Eric S. Raymond, the co-founder of Open Source Initiative, has recommended that Emacs should move to another version control system like GitHub git as bzr is dying.
In a mailer, Raymond highlighted the key reasons why he believes that Emacs should move. Raymond said that bzr is moribund; its dev list has flatlined; and most of Canonical’s in-house projects have already abandoned bzr and moved to GitHub git.
Open Source Initiative co-founder believes that bzr’s codebase is sufficiently mature to be used as a production tool, but he does mention that continuing to use the revision control system will have “social and signaling effects damaging to Emacs’s prospects.”
“Sticking to a moribund version-control system will compound and exacerbate the project’s difficulty in attracting new talent,” Raymond claimed.

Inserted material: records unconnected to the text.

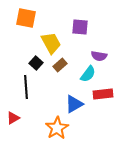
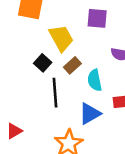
cyan semicircle: (88, 74) -> (95, 80), moved, turned 132
black line: (26, 87) -> (55, 93), moved

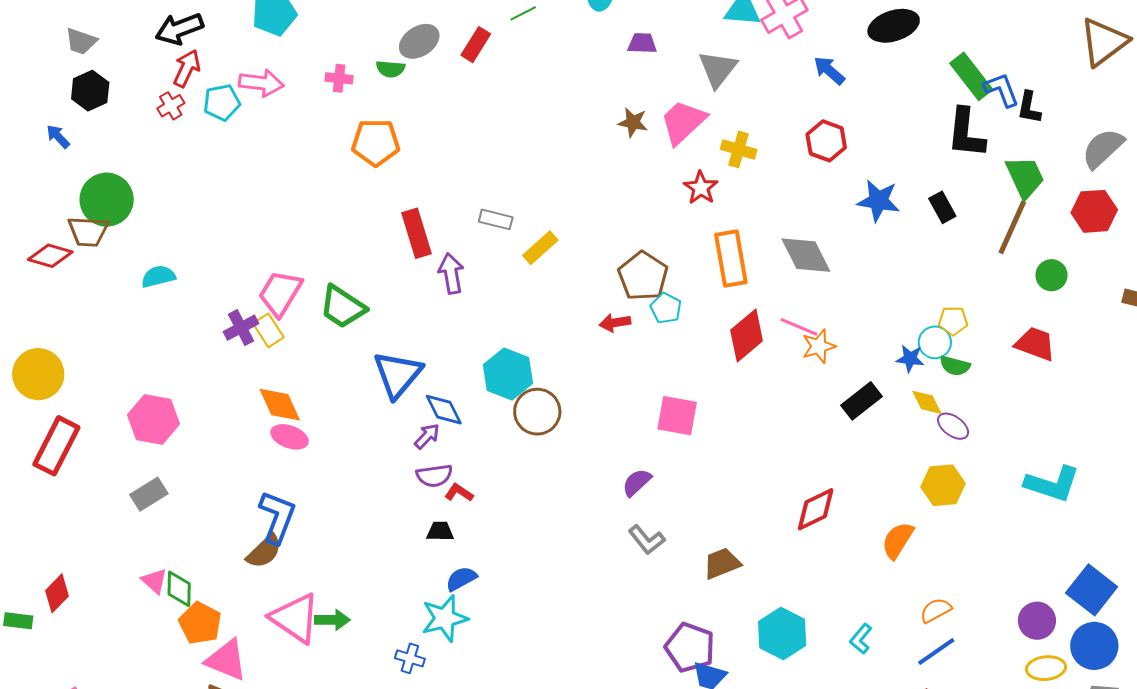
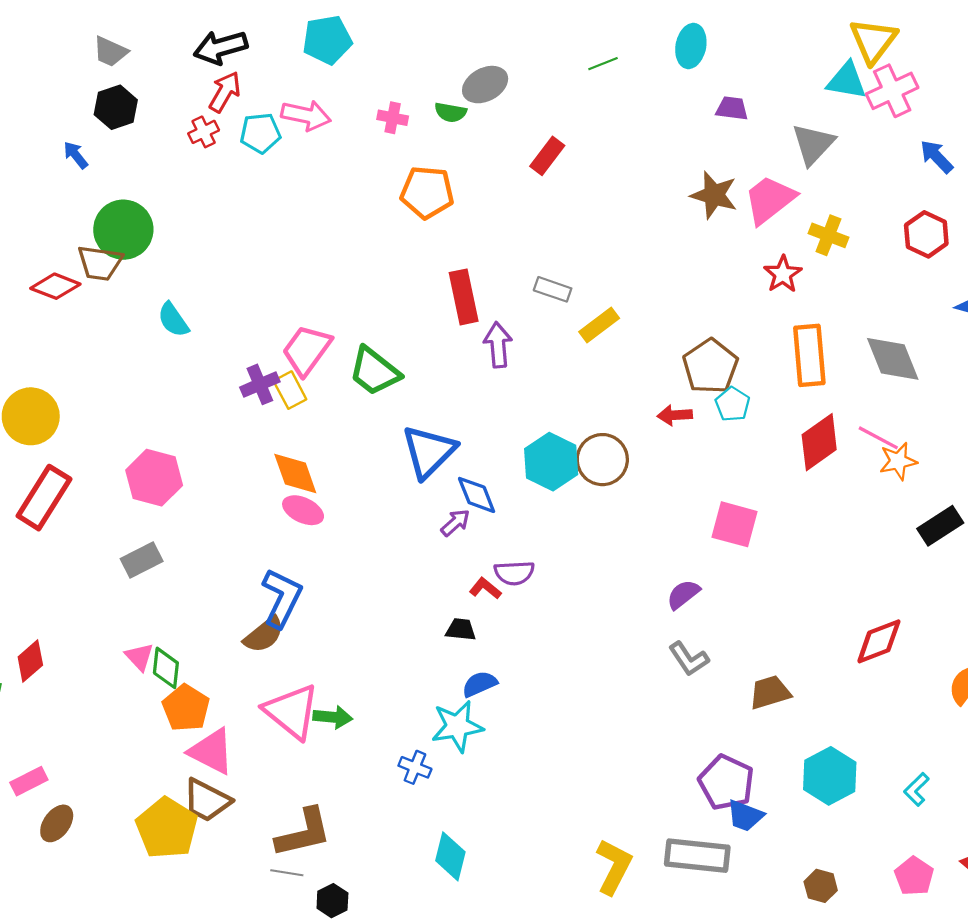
red rectangle: (476, 45) -> (547, 156), moved
brown star: (633, 122) -> (714, 195), size x1.4
cyan semicircle: (158, 276) -> (173, 320), turned -116
brown circle: (537, 412) -> (602, 460), moved
purple semicircle: (434, 476) -> (514, 573), moved

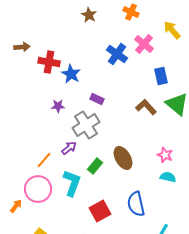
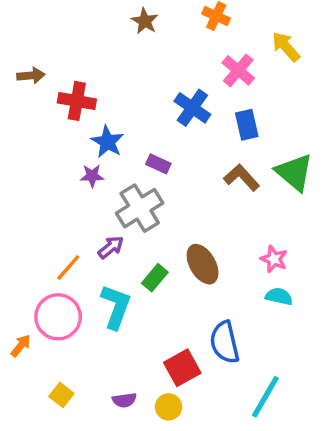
blue cross: (117, 54) -> (192, 108), moved
blue star: (71, 74) -> (107, 142), moved
blue rectangle: (161, 76) -> (247, 125), moved
red square: (100, 211) -> (182, 368), moved

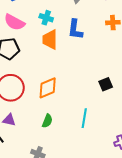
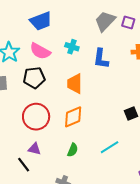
orange trapezoid: (50, 40) -> (75, 84), moved
cyan line: (84, 118) -> (110, 147), turned 48

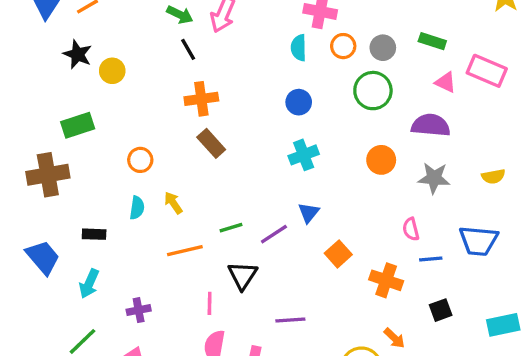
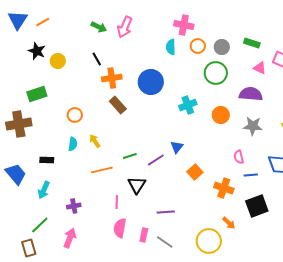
black line: (188, 49) -> (97, 59), moved
blue circle: (299, 102) -> (151, 82), moved, size x1.6
cyan cross: (304, 155) -> (188, 105), moved
black square: (441, 310) -> (257, 206), size x1.6

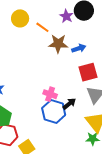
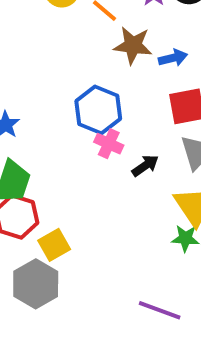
blue hexagon: (54, 111) -> (98, 110), moved

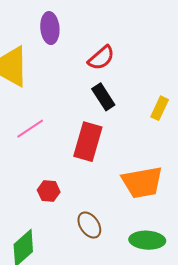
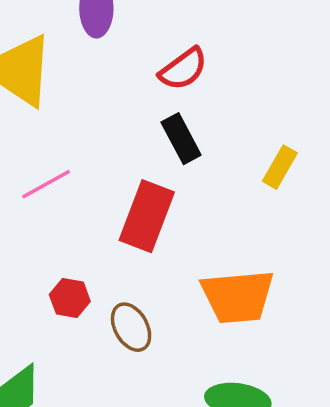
brown ellipse: (89, 225) -> (131, 327), moved

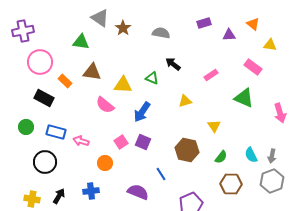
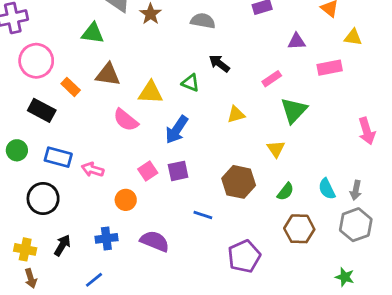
purple triangle: (229, 35) -> (297, 41), moved
pink rectangle: (253, 67) -> (330, 68), turned -48
green triangle: (244, 98) -> (294, 110), moved, turned 50
purple square: (143, 142) -> (178, 171), turned -35
blue line: (161, 174) -> (203, 215), turned -40
purple semicircle: (138, 192) -> (155, 241), moved

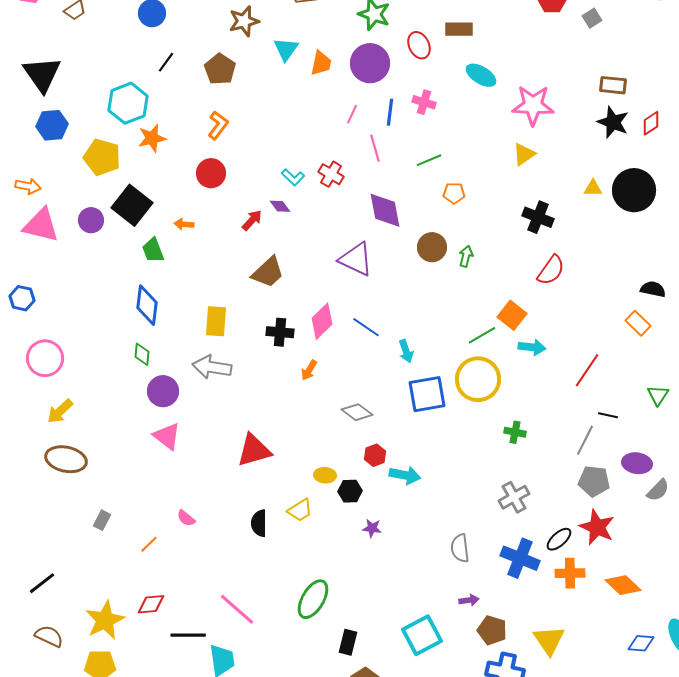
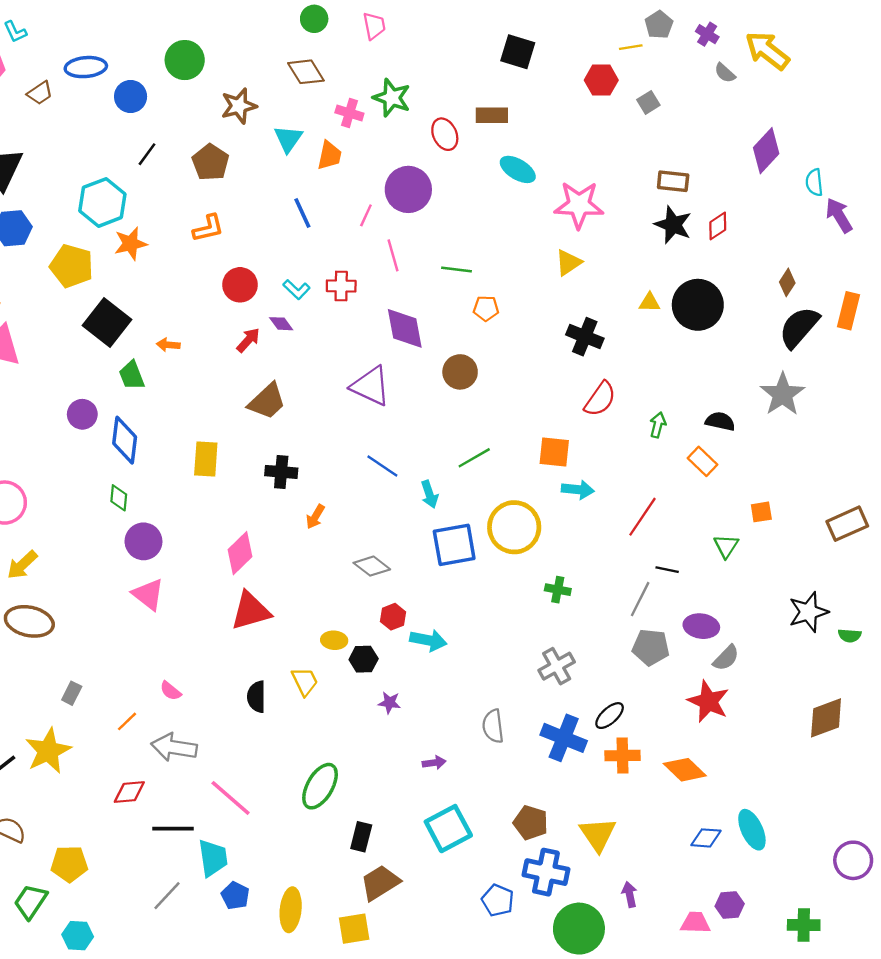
purple circle: (370, 63) -> (408, 189), moved
pink cross: (424, 102) -> (349, 113), moved
blue line: (390, 112) -> (302, 213), moved, turned -32
orange L-shape: (218, 125) -> (208, 228), turned 40
green line: (429, 160) -> (457, 270), turned 30
red circle: (211, 173) -> (240, 285), moved
red cross: (331, 174) -> (341, 286), turned -30
purple circle: (91, 220) -> (82, 414), moved
green arrow: (466, 256) -> (658, 425), moved
orange square: (512, 315) -> (554, 452), turned -32
pink diamond: (322, 321) -> (240, 553), moved
green line: (482, 335) -> (474, 458), moved
gray arrow: (212, 367) -> (174, 747), moved
yellow trapezoid: (300, 510) -> (305, 681), turned -84
red star: (597, 527) -> (708, 701), moved
purple arrow: (469, 600) -> (434, 763), moved
yellow star: (105, 620) -> (48, 751), moved

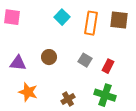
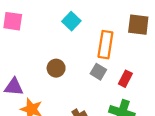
orange rectangle: (91, 23) -> (105, 45), moved
purple triangle: (18, 63) -> (14, 87), moved

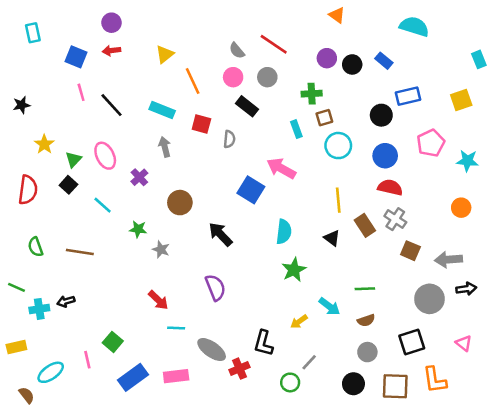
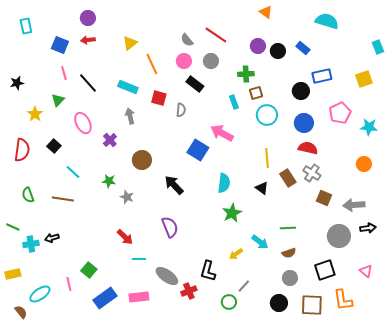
green triangle: (73, 159) -> (58, 100), moved
cyan line: (103, 205) -> (73, 172), moved

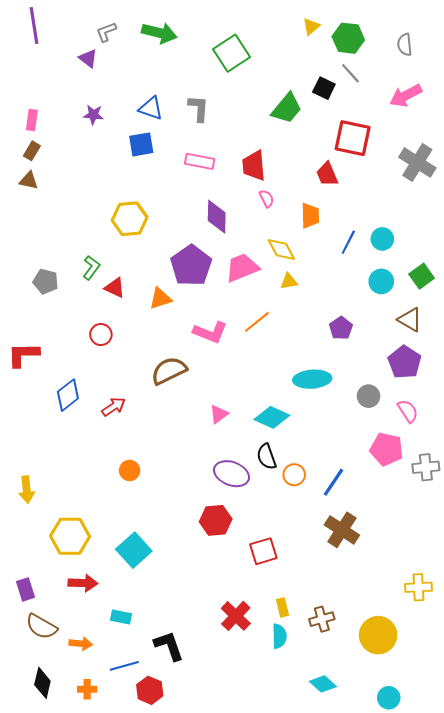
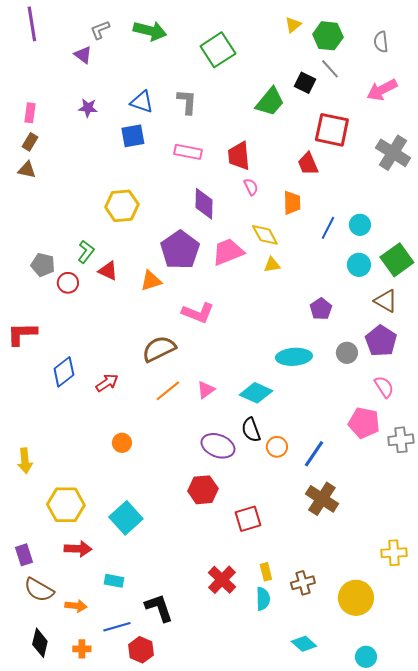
green square: (422, 276) -> (397, 260), size x1.4
orange line: (257, 322) -> (168, 391), moved
red circle: (101, 335) -> (68, 283), moved
gray circle: (369, 396) -> (347, 353), moved

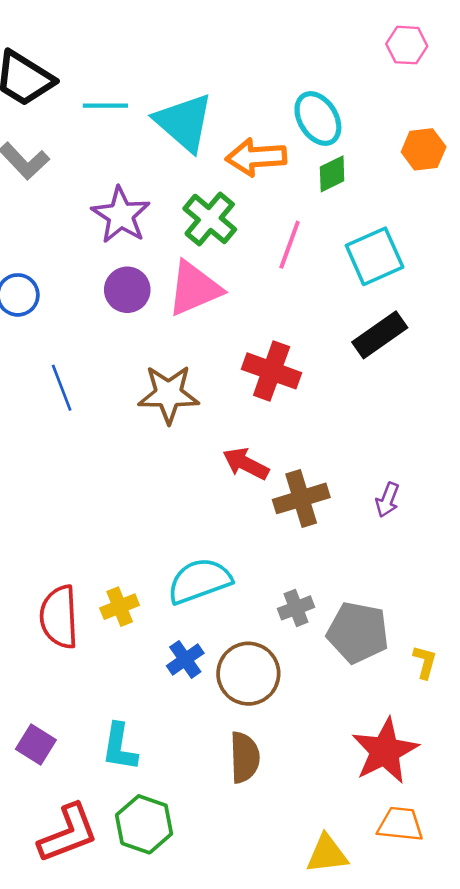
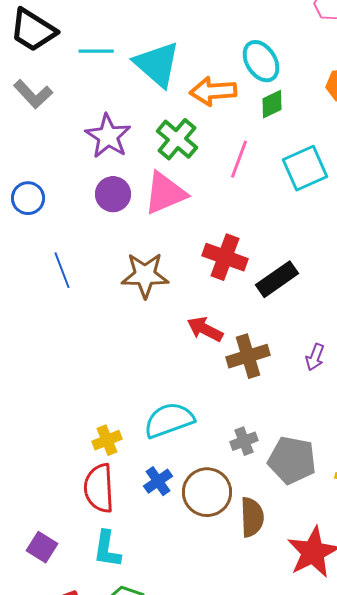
black rectangle: (380, 335) -> (277, 279), moved
red semicircle: (59, 617) -> (99, 488), moved
brown semicircle: (245, 757) -> (252, 517), moved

The open source software advocate went onto say that Emacs is being looked upon by many as “difficult, bulky, armor-plated, and generally stuck in the last century” and if that image was to be fought off, Emacs can’t continue to use a system that would “further cast the project as crusty, insular, and backward-looking.”
Read more on the mailer here.
[Update: The mailer talks about Git and not GitHub. The article has been updated to reflect the same. We apologize to our readers for the goof up]
His post says “Git” not “Github”. The two are not the same…
Kudos on transparency by striking out GitHub instead of deleting it.